[Stored data]
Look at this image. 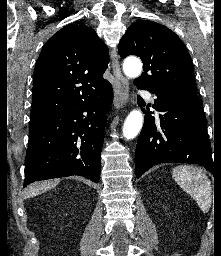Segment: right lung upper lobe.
<instances>
[{
    "label": "right lung upper lobe",
    "instance_id": "right-lung-upper-lobe-1",
    "mask_svg": "<svg viewBox=\"0 0 221 256\" xmlns=\"http://www.w3.org/2000/svg\"><path fill=\"white\" fill-rule=\"evenodd\" d=\"M108 48L96 32L70 24L44 45L34 70L31 121L90 99L111 84L102 75Z\"/></svg>",
    "mask_w": 221,
    "mask_h": 256
}]
</instances>
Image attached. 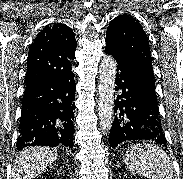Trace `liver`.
I'll use <instances>...</instances> for the list:
<instances>
[{"label":"liver","mask_w":183,"mask_h":179,"mask_svg":"<svg viewBox=\"0 0 183 179\" xmlns=\"http://www.w3.org/2000/svg\"><path fill=\"white\" fill-rule=\"evenodd\" d=\"M56 150L36 146L24 149L15 158L12 179H34L57 159Z\"/></svg>","instance_id":"obj_1"}]
</instances>
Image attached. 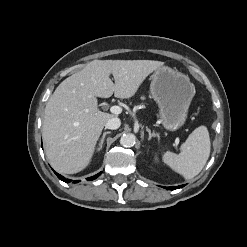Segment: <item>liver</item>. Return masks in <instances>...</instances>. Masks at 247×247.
<instances>
[{
  "mask_svg": "<svg viewBox=\"0 0 247 247\" xmlns=\"http://www.w3.org/2000/svg\"><path fill=\"white\" fill-rule=\"evenodd\" d=\"M163 65L153 60H94L62 81L45 107L42 135L50 165L65 174L85 169L103 127L114 117L99 111L97 97L114 93L117 98H130Z\"/></svg>",
  "mask_w": 247,
  "mask_h": 247,
  "instance_id": "6515ba94",
  "label": "liver"
}]
</instances>
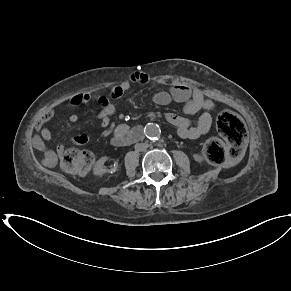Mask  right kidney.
<instances>
[{"label": "right kidney", "mask_w": 291, "mask_h": 291, "mask_svg": "<svg viewBox=\"0 0 291 291\" xmlns=\"http://www.w3.org/2000/svg\"><path fill=\"white\" fill-rule=\"evenodd\" d=\"M105 159H100L97 161L93 171L95 175H103L104 173L108 172V170L104 167Z\"/></svg>", "instance_id": "1"}]
</instances>
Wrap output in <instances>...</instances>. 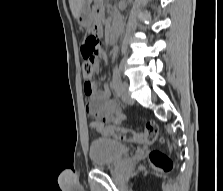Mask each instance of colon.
<instances>
[{
    "instance_id": "5ec220e1",
    "label": "colon",
    "mask_w": 223,
    "mask_h": 191,
    "mask_svg": "<svg viewBox=\"0 0 223 191\" xmlns=\"http://www.w3.org/2000/svg\"><path fill=\"white\" fill-rule=\"evenodd\" d=\"M101 47V41L96 34L85 38L81 45L83 62L81 65L83 78L87 83L93 82V75L96 65V57ZM103 135L112 136L118 140L136 144H152L158 137V127L155 122L148 121L144 132H138L118 126H108L103 129ZM161 141L163 139L161 138ZM149 162L152 168L159 172L170 173L173 169L171 158L161 150H152L149 154Z\"/></svg>"
}]
</instances>
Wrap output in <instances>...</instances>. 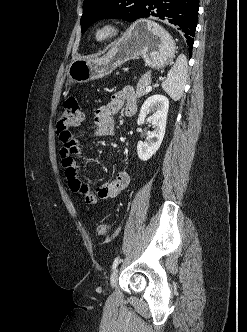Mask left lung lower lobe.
Segmentation results:
<instances>
[{"instance_id":"0a47b994","label":"left lung lower lobe","mask_w":247,"mask_h":332,"mask_svg":"<svg viewBox=\"0 0 247 332\" xmlns=\"http://www.w3.org/2000/svg\"><path fill=\"white\" fill-rule=\"evenodd\" d=\"M198 10V0H147L139 18L153 16L177 26L184 33L188 49L192 51Z\"/></svg>"}]
</instances>
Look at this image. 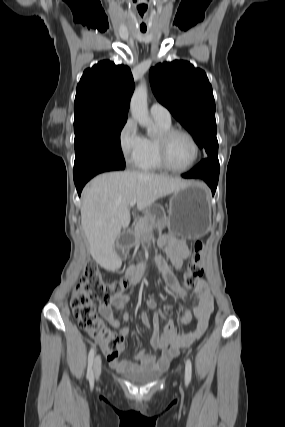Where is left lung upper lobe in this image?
<instances>
[{
  "label": "left lung upper lobe",
  "mask_w": 285,
  "mask_h": 427,
  "mask_svg": "<svg viewBox=\"0 0 285 427\" xmlns=\"http://www.w3.org/2000/svg\"><path fill=\"white\" fill-rule=\"evenodd\" d=\"M149 78L158 101L191 133L208 157H218L215 101L206 73L183 60L157 64Z\"/></svg>",
  "instance_id": "5c2ea615"
}]
</instances>
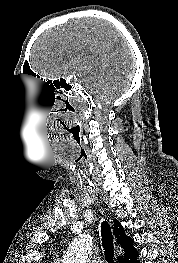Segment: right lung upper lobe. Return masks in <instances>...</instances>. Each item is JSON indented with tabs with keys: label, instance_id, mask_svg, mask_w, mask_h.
<instances>
[{
	"label": "right lung upper lobe",
	"instance_id": "cb5924a9",
	"mask_svg": "<svg viewBox=\"0 0 178 263\" xmlns=\"http://www.w3.org/2000/svg\"><path fill=\"white\" fill-rule=\"evenodd\" d=\"M114 231L116 235L117 242L122 246L124 253L117 257V263H121L125 258L129 257L136 250L133 246V239L128 237L123 229V226L118 220L114 222Z\"/></svg>",
	"mask_w": 178,
	"mask_h": 263
}]
</instances>
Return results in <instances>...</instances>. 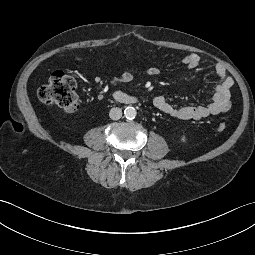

Exercise aim: Print exactly the lines from the one containing "Segment: right lung upper lobe. Return" through the last line of the records, both included, and leave out the pictures.

Task result:
Segment: right lung upper lobe. Return masks in <instances>...</instances>. Each item is JSON indented with tabs with keys: label, instance_id, mask_svg, mask_w, mask_h.
<instances>
[{
	"label": "right lung upper lobe",
	"instance_id": "cb5924a9",
	"mask_svg": "<svg viewBox=\"0 0 178 263\" xmlns=\"http://www.w3.org/2000/svg\"><path fill=\"white\" fill-rule=\"evenodd\" d=\"M114 231L116 235L117 242L122 246L124 253L117 257V263H121L125 258L129 257L136 250L133 246V239L128 237L123 229V226L118 220L114 222Z\"/></svg>",
	"mask_w": 178,
	"mask_h": 263
}]
</instances>
Return results in <instances>...</instances>. 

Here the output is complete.